Hushpuppi to Spend 9 Years in US Prison

Ramon Olorunwa Abbas, also known as Ray Hushpuppi

Ramon Olorunwa Abbas, also known as Ray Hushpuppi

Bennett Oghifo

The United States Central District Court in California yesterday sentenced Nigerian-born, Ramon Abbas, also known as Hushpuppi, to 11 years in a U.S. prison for international Internet fraud, but will spend nine years, having spent two years there already.

The Judge Oits Wright said the sentencing would be concluded on November 7, 2022 and that all parties have been informed of this development. The court’s statement shifting the sentencing said, “counsel are notified, the Sentencing is continued to November 7, 2022 at 11:30 a.m. as to Defendant Ramon Olorunwa Abbas.”

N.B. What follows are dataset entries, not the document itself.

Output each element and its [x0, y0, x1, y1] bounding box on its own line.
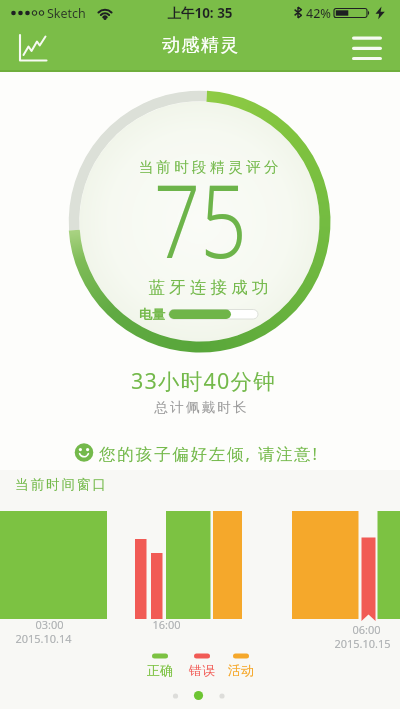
staticText: 活动	[228, 662, 254, 678]
staticText: 06:00	[352, 622, 381, 637]
staticText: 蓝牙连接成功	[148, 277, 273, 298]
button[interactable]	[70, 437, 325, 463]
staticText: 2015.10.15	[334, 636, 391, 651]
staticText: 正确	[147, 662, 173, 678]
button[interactable]: 正确	[0, 0, 300, 16]
button[interactable]: 活动	[0, 0, 300, 16]
button[interactable]: 错误	[0, 0, 300, 16]
staticText: 2015.10.14	[15, 631, 72, 646]
staticText: 上午10: 35	[167, 4, 233, 22]
staticText: 动感精灵	[161, 34, 239, 57]
staticText: 75	[154, 149, 247, 288]
staticText: 错误	[189, 662, 215, 678]
staticText: 总计佩戴时长	[154, 399, 249, 416]
staticText: 电量	[139, 306, 165, 322]
button[interactable]	[168, 688, 184, 704]
staticText: 当前时段精灵评分	[138, 158, 282, 176]
staticText: 当前时间窗口	[14, 476, 107, 493]
staticText: 33小时40分钟	[131, 366, 276, 395]
button[interactable]	[10, 28, 54, 68]
button[interactable]	[214, 688, 230, 704]
staticText: 42%	[306, 5, 331, 22]
staticText: 03:00	[35, 617, 64, 632]
staticText: Sketch	[47, 5, 86, 22]
button[interactable]	[190, 687, 207, 704]
staticText: 16:00	[152, 617, 181, 632]
staticText: 您的孩子偏好左倾, 请注意!	[99, 442, 319, 465]
button[interactable]	[344, 30, 390, 68]
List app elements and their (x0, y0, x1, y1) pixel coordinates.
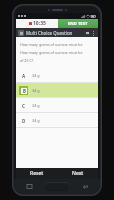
staticText: D (22, 118, 26, 124)
staticText: 34 g (32, 88, 40, 93)
button[interactable]: More options (90, 30, 96, 36)
staticText: How many grams of sucrose must be added … (20, 50, 94, 55)
button[interactable]: Reset (16, 168, 57, 179)
staticText: 34 g (32, 118, 40, 123)
button[interactable]: A (16, 68, 98, 82)
staticText: A (22, 73, 26, 79)
staticText: How many grams of sucrose must be added … (20, 42, 94, 47)
staticText: END TEST (68, 21, 88, 27)
button[interactable]: B (16, 83, 98, 97)
button[interactable]: END TEST (58, 19, 98, 28)
button[interactable]: Home (44, 182, 70, 191)
button[interactable]: Back (81, 182, 90, 191)
staticText: 34 g (32, 103, 40, 108)
staticText: C (22, 103, 25, 109)
staticText: of 25 C? (20, 58, 94, 63)
button[interactable]: D (16, 113, 98, 127)
button[interactable]: Next (57, 168, 98, 179)
staticText: Multi Choice Question (26, 30, 84, 36)
button[interactable]: 10:35 (16, 19, 58, 28)
staticText: B (23, 88, 26, 94)
button[interactable]: Recent apps (25, 182, 34, 191)
staticText: Next (72, 170, 84, 177)
staticText: Reset (30, 170, 44, 177)
button[interactable]: Bookmark (84, 30, 90, 36)
button[interactable]: C (16, 98, 98, 112)
staticText: 10:35 (33, 20, 46, 27)
staticText: 34 g (32, 73, 40, 78)
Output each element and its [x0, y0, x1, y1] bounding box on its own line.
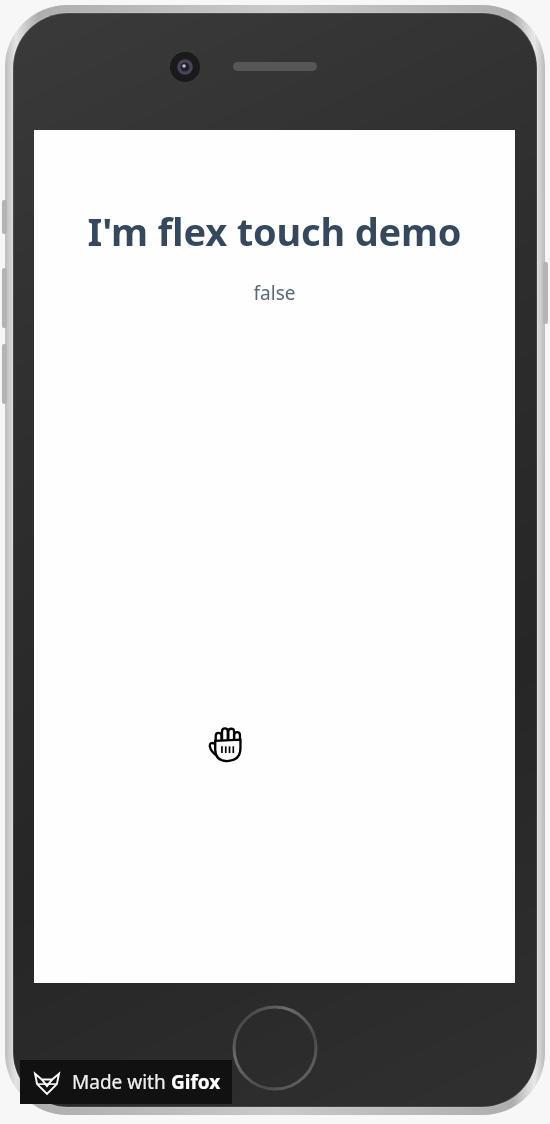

The sentence hearing was initially moved by Judge Wright from February 14, 2022 to July 11, then to September 21 and now November 7.

The United States Attorney’s Office for Central District of California, Los Angeles had said it would sentence Hushpuppi, for alleged international Internet fraud, on September 21, 2022 and was expected to face a statutory maximum sentence of 20 years in federal prison. Hushpuppi appealed and pleaded for leniency and reduced jail time.

A statement issued in July 2020 by the Department of Justice, U.S. Attorney’s Office, Central District of California titled “Nigerian National Brought to U.S. to Face Charges of Conspiring to Launder Hundreds of Millions of Dollars from Cybercrime Schemes”, said Abbas.

a Dubai resident who flaunted his extravagant lifestyle on social media arrived in the United States to face criminal charges alleging he conspired to launder hundreds of millions of dollars from business email compromise (BEC) frauds and other scams, including schemes targeting a U.S. law firm, a foreign bank and an English Premier League soccer club.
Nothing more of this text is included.